Jellaby

Soo, Kean

 

Hyperion Books for Children, New York. 2008. 143 p.

 

I have to say I was a little skeptical about this book when I first saw it. The adorable cover drew me in, but I knew better than to fall in love right away. As much as a big purple monster and little girl endear themselves to me, my immediate thought was: “This is just like Owly!!! What a rip off!!!”

 

(Owly is a graphic novel for children by Andy Runton. Hopefully I’ll have more on that later.)

 

One of my coworkers started flipping through Jellaby and seemed to like it, so I decided to give it a chance. I am so so glad I did. Graphic novels for children are becoming increasingly popular, and I have to say I can see why. Teens all over are pouring themselves into manga and graphic novels. So why not grab the kids at a younger age and get them hooked? But it’s a great format for kids to ease themselves into heavier reading because it combines words and pictures in a lighter way than typical chapter books. Jellaby is one of these perfect graphic novels to bridge early chapter readers to heavier chapter books.

 

The book, which is number 1 in the series of as-of-yet unpublished Jellaby books, centers on Portia Bennett and the big purple monster she finds in the woods that she names Jellaby. Portia, who is some age under 10 I would say, has just been relocated to a new town by her mother after an unknown event has taken place. It can be assumed Portia’s dad’s disappearance may be part of the reason they moved. We don’t know what has happened to Mr.
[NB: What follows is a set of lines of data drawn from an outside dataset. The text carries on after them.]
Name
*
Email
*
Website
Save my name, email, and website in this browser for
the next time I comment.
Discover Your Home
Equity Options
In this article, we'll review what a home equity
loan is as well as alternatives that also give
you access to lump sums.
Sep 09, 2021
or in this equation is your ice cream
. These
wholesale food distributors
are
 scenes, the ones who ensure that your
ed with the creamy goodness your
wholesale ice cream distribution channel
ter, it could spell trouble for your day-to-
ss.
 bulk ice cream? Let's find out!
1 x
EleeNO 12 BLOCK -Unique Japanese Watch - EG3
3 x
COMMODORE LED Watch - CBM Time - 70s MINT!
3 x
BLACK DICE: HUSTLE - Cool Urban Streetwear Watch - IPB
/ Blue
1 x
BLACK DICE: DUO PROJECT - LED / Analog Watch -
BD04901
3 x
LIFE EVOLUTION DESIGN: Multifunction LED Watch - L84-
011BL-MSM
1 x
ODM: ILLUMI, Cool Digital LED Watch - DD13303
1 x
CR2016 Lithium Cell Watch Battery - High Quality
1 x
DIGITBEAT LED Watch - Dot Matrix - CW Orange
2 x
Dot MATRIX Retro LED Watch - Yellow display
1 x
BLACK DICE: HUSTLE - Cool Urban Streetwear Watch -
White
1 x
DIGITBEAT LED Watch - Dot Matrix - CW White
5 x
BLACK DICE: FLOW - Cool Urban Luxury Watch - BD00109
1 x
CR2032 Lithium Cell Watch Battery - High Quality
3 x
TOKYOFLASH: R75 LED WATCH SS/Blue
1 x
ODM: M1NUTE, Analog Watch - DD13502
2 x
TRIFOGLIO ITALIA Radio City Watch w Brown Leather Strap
Bennett, but he is gone as far as Portia knows.

 

Portia is well ahead of her classmates, reading Tom Stoppard when others in her class are reading Dr. Seuss, but her intelligence is overshadowed by her distant nature and wandering mind (a staple of smart children I would say.) Her teacher and mother notice her strange behavior, but no one can get a grasp on what is bothering her or more to the point, she won’t let them figure out what’s going on with her.

 

One night Portia walks out of her house and into the woods and stumbles upon a large purple creature. Once she knows he has no plans of hurting her, they become friends and she takes him back home with her. When Jellaby follows Portia to school, he encourages her to help out a classmate who is being picked on. Though this event lands Portia in trouble at school and with her mother, it leads her to making friends with the bullied boy, named Jason. Jason meets Jellaby and also befriends the gentle monster.

 

The plot goes from there, taking us into a story of mystery and danger much more complicated (in a good way) than I would have thought a Juvenile (J) book would take readers. I was disappointed but pleased to find out at the end of the book that this is only the first book in a future series.

 

Even if this book is meant for late elementary to middle school aged kids, I would recommend it to adults looking for a real treasure of a book for any age.